12. Februar 2023

STIMMZETTEL’S TRAUM 

Aufgrund der heutigen Wiederholungswahl in Berlin ist mir wieder einmal bewusst geworden, dass auch ich Opfer einer Déformation professionelle bin und somit die Neigung habe, meine berufsbedingte Perspektive über ihren Geltungsbereich hinaus anzuwenden. Wollen Sie wissen warum? Gern. 

Auf einem der zugesandten Umschläge stand: „In diesen Stimmzettelumschlag nur alle Stimmzettel einlegen, sodann den Stimmzettelumschlag zukleben.“ Tatsächlich war das Wort „alle“ fett gedruckt. Das hat mich irritiert, denn wenn man in diesen Umschlag nur alle Stimmzettel einlegen soll, welche gäbe es denn sonst noch, die man nicht hineinlegen darf? Müsste es nicht korrekterweise heißen: „In diesen Stimmzettelumschlag ausschließlich alle Stimmzettel einlegen.“ 

Außerdem ist mir aufgefallen, dass das Wort „Stimmzettel“ unglaubliche vier Mal auf diesen Umschlag stand, davon dreimal in unterschiedlicher Schriftgröße und mit unterschiedlichem Abstand zwischen den einzelnen Buchstaben. Und dann das Wort “sodann“.
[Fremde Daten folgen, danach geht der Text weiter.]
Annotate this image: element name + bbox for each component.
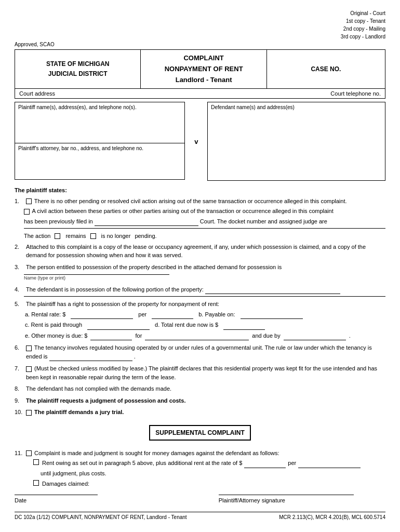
- item-7-checkbox[interactable]: [26, 366, 32, 372]
- item-11a-text: Rent owing as set out in paragraph 5 abo…: [42, 459, 242, 468]
- parties-section: Plaintiff name(s), address(es), and tele…: [15, 102, 385, 181]
- header-center: COMPLAINT NONPAYMENT OF RENT Landlord - …: [141, 50, 266, 89]
- item-9-num: 9.: [15, 396, 24, 405]
- item-4-property-line2[interactable]: [24, 296, 385, 297]
- date-sig-row: Date Plaintiff/Attorney signature: [15, 494, 385, 505]
- item-10-num: 10.: [15, 408, 24, 417]
- item-2-num: 2.: [15, 243, 24, 260]
- item-10-text: The plaintiff demands a jury trial.: [26, 408, 385, 417]
- item-1-text: There is no other pending or resolved ci…: [26, 197, 385, 206]
- item-11a-until: until judgment, plus costs.: [41, 470, 106, 476]
- item-4: 4. The defendant is in possession of the…: [15, 285, 385, 297]
- item-2-text: Attached to this complaint is a copy of …: [26, 243, 385, 260]
- item-8-text: The defendant has not complied with the …: [26, 384, 385, 393]
- sig-label: Plaintiff/Attorney signature: [219, 496, 385, 505]
- item-3: 3. The person entitled to possession of …: [15, 263, 385, 282]
- item-5-header: The plaintiff has a right to possession …: [26, 300, 385, 309]
- action-no-longer-checkbox[interactable]: [90, 233, 96, 239]
- item-11-checkbox[interactable]: [26, 450, 32, 456]
- plaintiff-column: Plaintiff name(s), address(es), and tele…: [15, 102, 185, 181]
- item-11a-per-field[interactable]: [298, 459, 361, 468]
- item-4-num: 4.: [15, 285, 24, 295]
- item-1b-checkbox[interactable]: [24, 209, 30, 215]
- plaintiff-attorney-box[interactable]: Plaintiff's attorney, bar no., address, …: [15, 143, 185, 180]
- copy-info: Original - Court 1st copy - Tenant 2nd c…: [15, 9, 385, 41]
- item-7-num: 7.: [15, 364, 24, 381]
- approved-label: Approved, SCAO: [15, 42, 385, 47]
- item-6: 6. The tenancy involves regulated housin…: [15, 343, 385, 361]
- item-11b-text: Damages claimed:: [42, 480, 89, 488]
- item-1-filed-in[interactable]: [95, 217, 198, 227]
- item-11b-checkbox[interactable]: [33, 480, 39, 486]
- item-4-property-field[interactable]: [205, 285, 340, 295]
- item-1-checkbox[interactable]: [26, 198, 32, 204]
- supplemental-wrapper: SUPPLEMENTAL COMPLAINT: [15, 421, 385, 445]
- plaintiff-box-label: Plaintiff name(s), address(es), and tele…: [18, 104, 137, 110]
- v-separator: v: [185, 102, 207, 181]
- item-1: 1. There is no other pending or resolved…: [15, 197, 385, 229]
- item-1-num: 1.: [15, 197, 24, 206]
- body-content: The plaintiff states: 1. There is no oth…: [15, 186, 385, 504]
- header-table: STATE OF MICHIGAN JUDICIAL DISTRICT COMP…: [15, 49, 385, 89]
- item-1-text2: A civil action between these parties or …: [24, 207, 385, 216]
- item-5a-rate-field[interactable]: [71, 310, 133, 320]
- item-5b-payable-field[interactable]: [241, 310, 303, 320]
- item-5d-total-field[interactable]: [223, 321, 265, 330]
- item-3-num: 3.: [15, 263, 24, 272]
- date-line[interactable]: [15, 495, 98, 495]
- item-5a-label: a. Rental rate: $: [25, 310, 65, 319]
- item-11-text: Complaint is made and judgment is sought…: [26, 449, 385, 458]
- item-6-num: 6.: [15, 343, 24, 361]
- action-row: The action remains is no longer pending.: [24, 232, 385, 241]
- plaintiff-states-label: The plaintiff states:: [15, 186, 385, 195]
- item-7: 7. (Must be checked unless modified by l…: [15, 364, 385, 381]
- item-3-text: The person entitled to possession of the…: [26, 263, 385, 272]
- bottom-left-text: DC 102a (1/12) COMPLAINT, NONPAYMENT OF …: [15, 514, 187, 520]
- item-8-num: 8.: [15, 384, 24, 393]
- action-remains-checkbox[interactable]: [55, 233, 60, 239]
- court-address-label: Court address: [19, 90, 55, 97]
- date-field: Date: [15, 495, 181, 505]
- item-9-text: The plaintiff requests a judgment of pos…: [26, 396, 385, 405]
- item-11-num: 11.: [15, 449, 24, 458]
- item-5: 5. The plaintiff has a right to possessi…: [15, 300, 385, 340]
- defendant-info-box[interactable]: Defendant name(s) and address(es): [207, 102, 385, 181]
- plaintiff-info-box[interactable]: Plaintiff name(s), address(es), and tele…: [15, 102, 185, 143]
- item-2: 2. Attached to this complaint is a copy …: [15, 243, 385, 260]
- item-6-text: The tenancy involves regulated housing o…: [26, 343, 385, 361]
- name-print-label: Name (type or print): [24, 275, 385, 282]
- item-10: 10. The plaintiff demands a jury trial.: [15, 408, 385, 417]
- item-5b-label: b. Payable on:: [198, 310, 235, 319]
- court-phone-label: Court telephone no.: [330, 90, 381, 97]
- court-address-row: Court address Court telephone no.: [15, 89, 385, 99]
- attorney-box-label: Plaintiff's attorney, bar no., address, …: [18, 145, 143, 151]
- bottom-right-text: MCR 2.113(C), MCR 4.201(B), MCL 600.5714: [279, 514, 385, 520]
- header-right-case-no: CASE NO.: [266, 50, 385, 89]
- date-label: Date: [15, 496, 181, 505]
- item-4-text: The defendant is in possession of the fo…: [26, 285, 385, 295]
- item-6-rule-field[interactable]: [49, 352, 132, 362]
- header-left: STATE OF MICHIGAN JUDICIAL DISTRICT: [15, 50, 141, 89]
- item-5-num: 5.: [15, 300, 24, 309]
- item-1-judge-line[interactable]: [24, 228, 385, 229]
- sig-line[interactable]: [219, 495, 354, 495]
- defendant-column: Defendant name(s) and address(es): [207, 102, 385, 181]
- item-11a-rate-field[interactable]: [244, 459, 286, 468]
- item-5e-label: e. Other money is due: $: [25, 331, 87, 340]
- sig-field: Plaintiff/Attorney signature: [219, 495, 385, 505]
- item-5a-per-field[interactable]: [152, 310, 193, 320]
- defendant-box-label: Defendant name(s) and address(es): [211, 104, 295, 110]
- item-9: 9. The plaintiff requests a judgment of …: [15, 396, 385, 405]
- item-10-checkbox[interactable]: [26, 410, 32, 416]
- item-6-checkbox[interactable]: [26, 345, 32, 351]
- item-5e-for-field[interactable]: [145, 331, 249, 341]
- item-5e-amount-field[interactable]: [90, 331, 132, 341]
- item-1-text3: has been previously filed in Court. The …: [24, 217, 385, 227]
- item-7-text: (Must be checked unless modified by leas…: [26, 364, 385, 381]
- item-5d-label: d. Total rent due now is $: [155, 321, 218, 329]
- item-11: 11. Complaint is made and judgment is so…: [15, 449, 385, 488]
- supplemental-title: SUPPLEMENTAL COMPLAINT: [149, 425, 251, 441]
- item-5e-due-field[interactable]: [284, 331, 346, 341]
- item-11a-checkbox[interactable]: [33, 459, 39, 465]
- item-5c-through-field[interactable]: [87, 321, 150, 330]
Sie können sich vorstellen, dass ich mein nicht existierendes Gegenüber erstens auf die inhaltliche  Unkorrektheit aufmerksam gemacht habe, zweitens darauf bestanden habe, die Fett-Markierung zu löschen und stattdessen präzise zu formulieren. Drittens habe ich die inflationäre Häufung des Wortes „Stimmzettel“ und dessen uneinheitliche Schreibweise moniert und viertens sofort das „so“ von „sodann“ gestrichen, um dieses antiquierte Wort in ein alltagsgebräuchliches Wort zu verwandeln. (Das Wort „einlegen“ Habe ich großzügiger Weise unkommentiert gelassen, auch wenn ich „hineinlegen“ für passender halte.)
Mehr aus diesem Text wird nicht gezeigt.